The overtime loss to Boise State on January 12 was the last home defeat for the Vandals for over three years, until February 1983.

==Notes==
Senior Don Newman was a unanimous selection to the all-conference team, and the player of the year. He played professional football in Canada for several seasons and later was a basketball coach in the college and NBA ranks. Forward Reed Jaussi went to medical school, served as a flight surgeon in the Air Force, and is an ophthalmologist in Las Vegas.

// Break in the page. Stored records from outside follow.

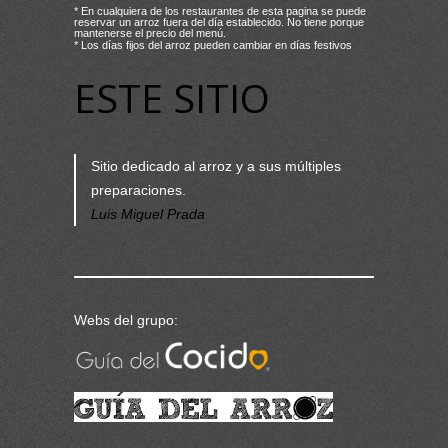
* En cualquiera de los restaurantes de esta pagina se puede
reservar un arroz fuera del día establecido. No tiene porque
mantenerse el precio del menú.
* Los días fijos del arroz pueden cambiar en días festivos
ESTE SITIO
Sitio dedicado al arroz y a sus múltiples
preparaciones.
Luis Miguel Prada
Webs del grupo:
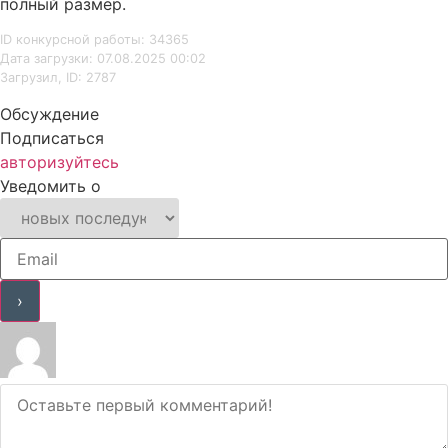
полный размер.
ID конкурсной работы: 34365
Дата загрузки: 07.08.2025 00:02
Загрузил, ID: 2787
Обсуждение
Подписаться
авторизуйтесь
Уведомить о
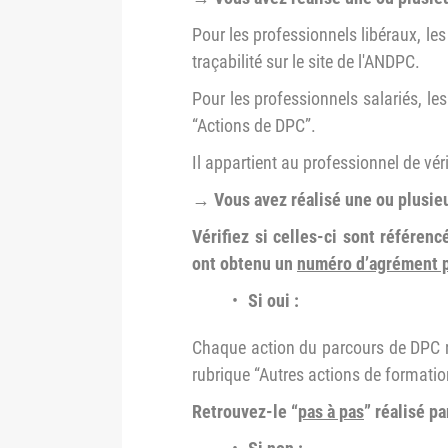
Pour les professionnels libéraux, l
traçabilité sur le site de l'ANDPC.
Pour les professionnels salariés, le
“Actions de DPC”.
Il appartient au professionnel de véri
→ Vous avez réalisé une ou plusieu
Vérifiez si celles-ci sont référen
ont obtenu un
numéro d’agrément p
Si oui :
Chaque action du parcours de DPC 
rubrique “Autres actions de formatio
Retrouvez-le “
pas à pas
” réalisé p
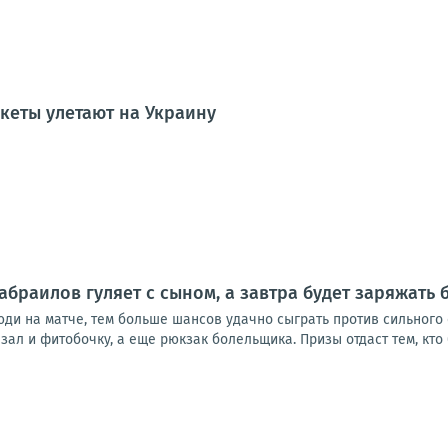
кеты улетают на Украину
абраилов гуляет с сыном, а завтра будет заряжат
юди на матче, тем больше шансов удачно сыграть против сильного
зал и фитобочку, а еще рюкзак болельщика. Призы отдаст тем, кто 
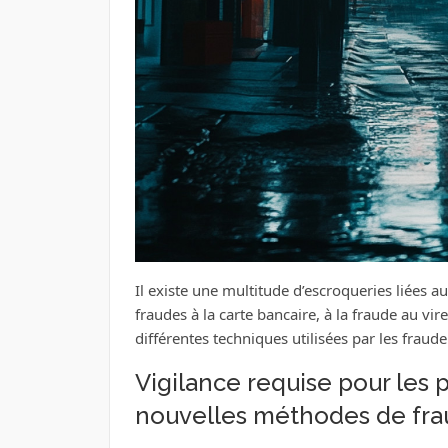
Il existe une multitude d’escroqueries liées 
fraudes à la carte bancaire, à la fraude au vi
différentes techniques utilisées par les frau
Vigilance requise pour les 
nouvelles méthodes de fra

Monson and the freshmen (Brian Kellerman, Phil Hopson, and reserve Ben Ross) led Idaho to the best four-year stretch in program history. Kellerman was the player of the year (and state champion) in Washington as a high school senior in 1979, and was a four-year starter at Idaho. He was first-team all-conference for three years (honorable mention as a freshman), and was the Big Sky player of the year as a sophomore.

==Schedule and results==

| Date time, TV | Rank^{#} | Opponent^{#} | Result | Record | Site (attendance) city, state |
| Sat, Dec 1* 8:00 pm |  | Pepperdine | W 78–72 | 1–0 | Kibbie Dome Moscow, Idaho |
| Mon, Dec 3* |  | Washington | L 71–80 | 1–1 | Hec Edmundson Pavilion (2,034) Seattle, Washington |
| Fri, Dec 7* |  | vs. Chicago State Malibu Classic | L 65–68 | 1–2 | Firestone Fieldhouse Malibu, California |
| Sat, Dec 8* |  | at Pepperdine Malibu Classic | W 77–62 | 2–2 | Firestone Fieldhouse Malibu, California |
| Tue, Dec 11* 8:00 pm |  | Whitworth | W 116–56 | 3–2 | Kibbie Dome Moscow, Idaho |
| Thu, Dec 13* 8:00 pm |  | Seattle Pacific | W 99–77 | 4–2 | Kibbie Dome Moscow, Idaho |
| Fri, Dec 21* 8:00 pm |  | Gonzaga Rivalry | W 50–49 | 5–2 | Kibbie Dome (2,512) Moscow, Idaho |
| Wed, Dec 26* 7:00 pm |  | vs. No. 18 Oregon State Far West Classic | L 59–100 | 5–3 | Memorial Coliseum (11,025) Portland, Oregon |
| Fri, Dec 28* 1:00 pm |  | vs. Penn State Far West Classic | W 50–46 | 6–3 | Memorial Coliseum (4,500) Portland, Oregon |
| Sat, Dec 29* 3:00 pm |  | vs. Oregon Far West Classic | W 72–69 ^{OT} | 7–3 | Memorial Coliseum (6,518) Portland, Oregon |
| Wed, Jan 2* 8:00 pm |  | Nebraska | W 64–55 | 8–3 | Kibbie Dome (5,500) Moscow, Idaho |
| Fri, Jan 4 7:00 pm |  | at Idaho State | L 57–65 | 8–4 (0–1) | ISU Minidome (4,586) Pocatello, Idaho |
| Sat, Jan 5 7:00 pm |  | at Weber State | L 41–42 | 8–5 (0–2) | Dee Events Center (11,144) Ogden, Utah |
| Wed, Jan 9* |  | vs. Washington State Battle of the Palouse | L 57–63 | 8–6 | Spokane Coliseum (5,159) Spokane, Washington |
| Sat, Jan 12 8:00 pm |  | Boise State | L 68–71 ^{OT} | 8–7 (0–3) | Kibbie Dome (5,200) Moscow, Idaho |
| Thu, Jan 17 8:00 pm |  | Montana State | W 100–91 | 9–7 (1–3) | Kibbie Dome (3,300) Moscow, Idaho |
| Sat, Jan 19 8:00 pm |  | Montana | W 63–62 | 10–7 (2–3) | Kibbie Dome (5,700) Moscow, Idaho |
| Thu, Jan 24 6:30 pm |  | at Northern Arizona | W 72–61 | 11–7 (3–3) | Walkup Skydome Flagstaff, Arizona |
| Sat, Jan 26 8:00 pm |  | at Nevada-Reno | L 62–72 | 11–8 (3–4) | Centennial Coliseum (3,929) Reno, Nevada |
| Thu, Jan 31 8:00 pm |  | No. 15 Weber State | W 51–45 | 12–8 (4–4) | Kibbie Dome (5,800) Moscow, Idaho |
| Sat, Feb 2 8:00 pm |  | Idaho State | W 80–50 | 13–8 (5–4) | Kibbie Dome (6,100) Moscow, Idaho |
| Sat, Feb 9 |  | at Boise State | W 81–69 | 14–8 (6–4) | Bronco Gymnasium (3,800) Boise, Idaho |
| Thu, Feb 14 |  | at Montana | W 51–41 | 15–8 (7–4) | Adams Fieldhouse Missoula, Montana |
| Sat, Feb 16 |  | at Montana State | L 74–89 | 15–9 (7–5) | Brick Breeden Fieldhouse (5,779) Bozeman, Montana |
| Thu, Feb 21 8:00 pm |  | Nevada-Reno | W 89–70 | 16–9 (8–5) | Kibbie Dome (4,800) Moscow, Idaho |
| Sat, Feb 23 8:00 pm |  | Northern Arizona | W 85–63 | 17–9 (9–5) | Kibbie Dome (6,200) Moscow, Idaho |
Big Sky tournament
| Fri, Feb 29 8:00 pm | (2) | vs. (3) Montana Semifinal | L 53–63 | 17–10 | Dee Events Center (8,089) Ogden, Utah |
*Non-conference game. ^{#}Rankings from AP poll. (#) Tournament seedings in parentheses. All times are in Pacific time.